Tuesday 12 June 2012

People's Building Society, Deptford


A few months ago, I mentioned the People's Building Society which has left this fine plaque in Lewisham. There was little information to add beyond that it was operating in the 1860s and in 1968 made an application to be merged into the Greenwich Building Society. 

However, today I chanced across an advertisement for the organisation in Nathan Dews' History of Deptford of 1883. Like so many text-heavy Victorian adverts, it is full of information. The society's name at that time was the People's Co-operative Permanent Building Society, more informative than catchy. The chief office was in Greenwich Road, but there were branches both in Woolwich and in the Mechanics' Institute on Deptford High Street. None of these branches opened more than one evening a week. 
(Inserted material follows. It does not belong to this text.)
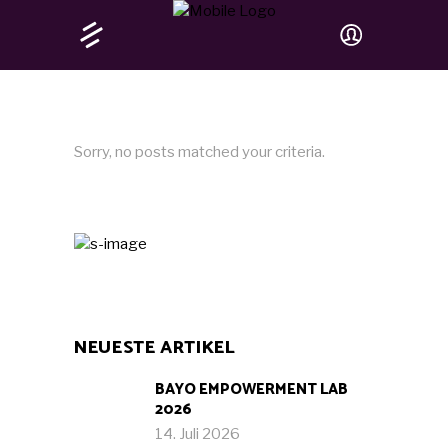
Sorry, no posts matched your criteria.
NEUESTE ARTIKEL
BAYO EMPOWERMENT LAB
2026
14. Juli 2026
The advertisement tells us that 'the Society was Established in the year 1847'. As a permanent building society, its members could join at any time and attracted no liability. (This was in contrast to earlier terminating societies, whose members all paid a regular subscription until every member had received an advance. Any new members had to pay arrears equivalent to subscriptions from the beginning of the club.) The first permanent society, the Metropolitan Equitable, had been established only two years earlier. Numbers quickly grew, and in the year the People's Co-operative Society was founded, Arthur Scratchley's Treatise on Benefit Building Societies was published as a guide for such bodies. Its subtitle was perhaps not tempting: 'remarks upon the erroneous tendency of many of the societies at present in existence, and an inquiry into the true causes of their defective operation, with a view to their amendment, or, the formation of new societies upon correct principles.'

The services offered by the People's Co-operative sound attractive. Money invested in £50 shares received 5% compound interest added yearly, with annual bonuses after two years; 4% was paid on smaller deposits, calculated monthly. According to the society, THIS IS ONE OF THE BEST AND MOST LIBERAL BUILDING SOCIETIES EXTANT FOR BORROWERS.

As for lenders, they could obtain money 'advanced immediately' to purchase freehold or leasehold property. 'Solicitor's and Surveyor's charges are moderate', and a loan of £100 would be repaid in a tempting 16 years. Why buy, though, in a city where most people rented? The answer was a combination of financial prudence and a promise akin to that of modern buy-to-let: while RENT PAYERS ... give away ONE SIXTH of their income, or ONE DAY'S LABOUR EVERY WEEK to their landlords, for the prudent homeowner, As soon as a member redeems his mortgage the Rent of the House will secure to him an ANNUITY FOR LIFE

These financial services must have appealed to many south-east Londoners. The building society boasted an annual income of £60,000 and claimed to have lent over £450,000 in the thirty-five or so years since its formation. 



1 comment:

Hels said...

This was very fair - money invested in £50 shares received 5% compound interest added yearly, with annual bonuses after two years; 4% was paid on smaller deposits. And loans as well!

It wouldn't have been useful for people who didn't have enough money for food each week, but for those with some discretionary money, it sounded very appealing. And safe?